The widow Laggan regained sudden control of her face and her dignity, though her eyes were wet. “I’ll be paying for your services—”
“Two shillings then—”
She paid out of a small black purse, setting the florin onto his desk with a snap that caused Rabbie to prick up his graying ears for a moment. Without another glance at her oldest and dearest friend, Mrs. Laggan made for the door. She held herself as proudly and erectly as she could, for she would not be a fat old woman dissolving into grief before this hard man. She bore up to pass through and close it behind her.
Thin women in sorrow have both the faces and figures for bleakness and woe, but there is nothing quite as futile and shaking as the aspect of a fat woman in affliction. The small mouth unable to form into the classic lines of tragedy can but purse and quiver. Grief is bowed, but fat keeps the stout woman’s curves constant, except that the flesh suddenly grays and looks as thou
gh the juices of life had gone out of it for all its roundness.

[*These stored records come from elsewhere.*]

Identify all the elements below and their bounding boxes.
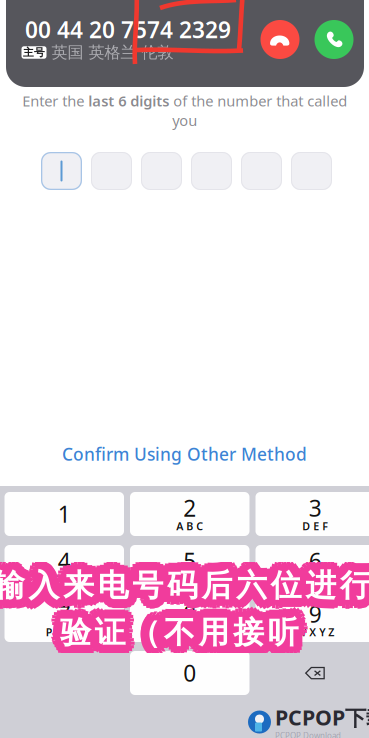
- staticText: 输入来电号码后六位进行: [0, 568, 369, 606]
- button[interactable]: 4: [4, 545, 124, 589]
- staticText: 输入来电号码后六位进行: [0, 564, 369, 602]
- button[interactable]: 5: [130, 545, 250, 589]
- button[interactable]: 0: [130, 651, 250, 695]
- button[interactable]: [291, 152, 332, 190]
- staticText: 输入来电号码后六位进行: [0, 567, 368, 604]
- staticText: 验证（不用接听: [64, 605, 302, 643]
- staticText: 验证（不用接听: [64, 622, 302, 660]
- staticText: 输入来电号码后六位进行: [0, 563, 363, 601]
- staticText: 验证（不用接听: [55, 614, 293, 651]
- staticText: 00 44 20 7574 2329: [25, 14, 231, 44]
- staticText: A B C: [176, 519, 203, 533]
- staticText: M N O: [299, 572, 331, 586]
- button[interactable]: [241, 152, 282, 190]
- staticText: 输入来电号码后六位进行: [0, 563, 367, 600]
- staticText: 验证（不用接听: [62, 619, 301, 656]
- staticText: D E F: [302, 519, 328, 533]
- button[interactable]: [91, 152, 132, 190]
- button[interactable]: 1: [4, 492, 124, 536]
- button[interactable]: Delete: [256, 651, 369, 695]
- staticText: 输入来电号码后六位进行: [0, 569, 369, 607]
- button[interactable]: 3: [256, 492, 369, 536]
- staticText: 6: [309, 546, 322, 576]
- staticText: G H I: [51, 572, 77, 586]
- staticText: 1: [58, 499, 71, 529]
- staticText: 验证（不用接听: [60, 623, 299, 660]
- staticText: 验证（不用接听: [59, 616, 298, 654]
- staticText: 输入来电号码后六位进行: [0, 558, 369, 596]
- staticText: 验证（不用接听: [62, 613, 301, 650]
- staticText: 验证（不用接听: [69, 614, 308, 651]
- staticText: 验证（不用接听: [62, 609, 301, 646]
- staticText: 验证（不用接听: [57, 605, 295, 643]
- staticText: PCPOP Download: [275, 730, 341, 738]
- staticText: T U V: [176, 625, 203, 639]
- staticText: 验证（不用接听: [54, 620, 292, 658]
- button[interactable]: Answer call: [314, 20, 354, 59]
- staticText: 输入来电号码后六位进行: [0, 560, 369, 598]
- staticText: 英国 英格兰 伦敦: [52, 43, 174, 62]
- button[interactable]: 8: [130, 598, 250, 642]
- staticText: 输入来电号码后六位进行: [0, 571, 367, 608]
- staticText: 输入来电号码后六位进行: [0, 565, 369, 603]
- staticText: 验证（不用接听: [58, 615, 296, 652]
- staticText: PCPOP下载: [275, 703, 369, 731]
- staticText: 输入来电号码后六位进行: [0, 558, 368, 596]
- staticText: 3: [309, 493, 322, 523]
- staticText: 输入来电号码后六位进行: [0, 567, 366, 604]
- staticText: 验证（不用接听: [59, 611, 298, 649]
- staticText: 输入来电号码后六位进行: [0, 568, 369, 606]
- staticText: 验证（不用接听: [60, 614, 299, 651]
- staticText: 输入来电号码后六位进行: [0, 566, 369, 603]
- staticText: 输入来电号码后六位进行: [0, 569, 366, 606]
- staticText: 输入来电号码后六位进行: [0, 562, 369, 599]
- button[interactable]: 9: [256, 598, 369, 642]
- staticText: 输入来电号码后六位进行: [0, 561, 369, 599]
- staticText: 验证（不用接听: [67, 607, 305, 645]
- staticText: 输入来电号码后六位进行: [0, 569, 369, 607]
- staticText: 验证（不用接听: [68, 617, 307, 655]
- staticText: P Q R S: [46, 625, 83, 639]
- button[interactable]: Decline call: [260, 20, 300, 59]
- staticText: 验证（不用接听: [51, 614, 290, 651]
- button[interactable]: [191, 152, 232, 190]
- staticText: 验证（不用接听: [57, 622, 295, 660]
- button[interactable]: 6: [256, 545, 369, 589]
- staticText: 验证（不用接听: [60, 619, 299, 657]
- staticText: 验证（不用接听: [65, 616, 304, 654]
- staticText: 验证（不用接听: [58, 619, 297, 656]
- staticText: 验证（不用接听: [58, 609, 297, 646]
- staticText: 验证（不用接听: [52, 617, 290, 655]
- staticText: 验证（不用接听: [52, 610, 290, 648]
- staticText: 验证（不用接听: [66, 614, 304, 651]
- staticText: 输入来电号码后六位进行: [0, 564, 369, 602]
- staticText: 9: [309, 599, 322, 629]
- staticText: 输入来电号码后六位进行: [0, 570, 363, 608]
- button[interactable]: 7: [4, 598, 124, 642]
- button[interactable]: Confirm Using Other Method: [0, 437, 369, 471]
- staticText: 验证（不用接听: [68, 610, 307, 648]
- staticText: 验证（不用接听: [60, 608, 299, 646]
- staticText: 4: [58, 546, 71, 576]
- staticText: 输入来电号码后六位进行: [0, 575, 369, 613]
- staticText: 验证（不用接听: [54, 607, 292, 645]
- staticText: 输入来电号码后六位进行: [2, 570, 369, 608]
- staticText: Confirm Using Other Method: [62, 442, 307, 466]
- staticText: 7: [58, 599, 71, 629]
- staticText: J K L: [179, 572, 201, 586]
- staticText: 输入来电号码后六位进行: [0, 564, 369, 602]
- staticText: 验证（不用接听: [58, 612, 297, 650]
- staticText: 输入来电号码后六位进行: [0, 567, 369, 604]
- staticText: 验证（不用接听: [65, 612, 304, 649]
- staticText: 输入来电号码后六位进行: [0, 566, 369, 603]
- staticText: 输入来电号码后六位进行: [0, 565, 366, 602]
- staticText: 0: [183, 658, 196, 688]
- staticText: 输入来电号码后六位进行: [0, 563, 369, 600]
- staticText: 输入来电号码后六位进行: [0, 569, 369, 607]
- staticText: 验证（不用接听: [58, 613, 296, 650]
- button[interactable]: 2: [130, 492, 250, 536]
- staticText: 5: [183, 546, 196, 576]
- staticText: 输入来电号码后六位进行: [0, 576, 369, 613]
- button[interactable]: [141, 152, 182, 190]
- button[interactable]: [41, 152, 82, 190]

When the widow Laggan emerged from the surgery and entered the waiting room once more, all eyes were turned upon her, and the Reverend Peddie recognized the symptoms at once and got up and went to her, crying, “Oh dear— Don’t say that something ill has befallen Rabbie. Is he to remain in hospital?” And then he echoed the prior remarks of the widow. “Why, whatever would the town do without the presence of Rabbie across the sill?”
Safe within the circle of her own people, Mrs. Laggan could let the tears flow freely as she told of the sentence passed upon her friend. “Th’ doctor said ’twould be better if he were to be put away just now. Och, why must those we love always go and we remain behind? Twill no’ be the same any more wi’out Rabbie. I doubt not I’ll be following him soon and ’twill be a’ for the best.” She dabbed at her eyes with a cotton handkerchief and essayed a smile. “Do ye remember how Rabbie wud block the door and all the gentry would raise up their knees to pass ower him?”
It was so small a thing that had happened, yet the waiting-room was stiff with the tragedy of it, and Mr. Peddie felt the horror clamped like a hand about his heart, squeezing that member until it felt in some similar measure the pain that was oppressing the widow Laggan. Mr. Peddie had one of those awful moments, to which he was prone, when he could not decide what it was that God would wish him to do, what God Himself would do, were He to stand there with them all in the presence of the agony of the widow Laggan.
For to Mr. Angus Peddie there was neither gloom nor sourness nor melancholy about either the God or the religion he served. Creation and the world created, along with the Creator, was a perpetual joy to him, and his mission seemed to be to see that his flock appreciated and was properly grateful for all the wonders and beauties of nature, man, and beast as well as the great and marvelous unexplained mysteries of the universe. He did not try to explain God, the Father, or the Son, but worked to help his people love and enjoy Him. A man of unusual tolerance and breadth of vision, he believed that man could deny God for a time, but not forever, since God was so manifest in everything that lived and breathed, in things both animate and inanimate, that He was universal and hence undeniable.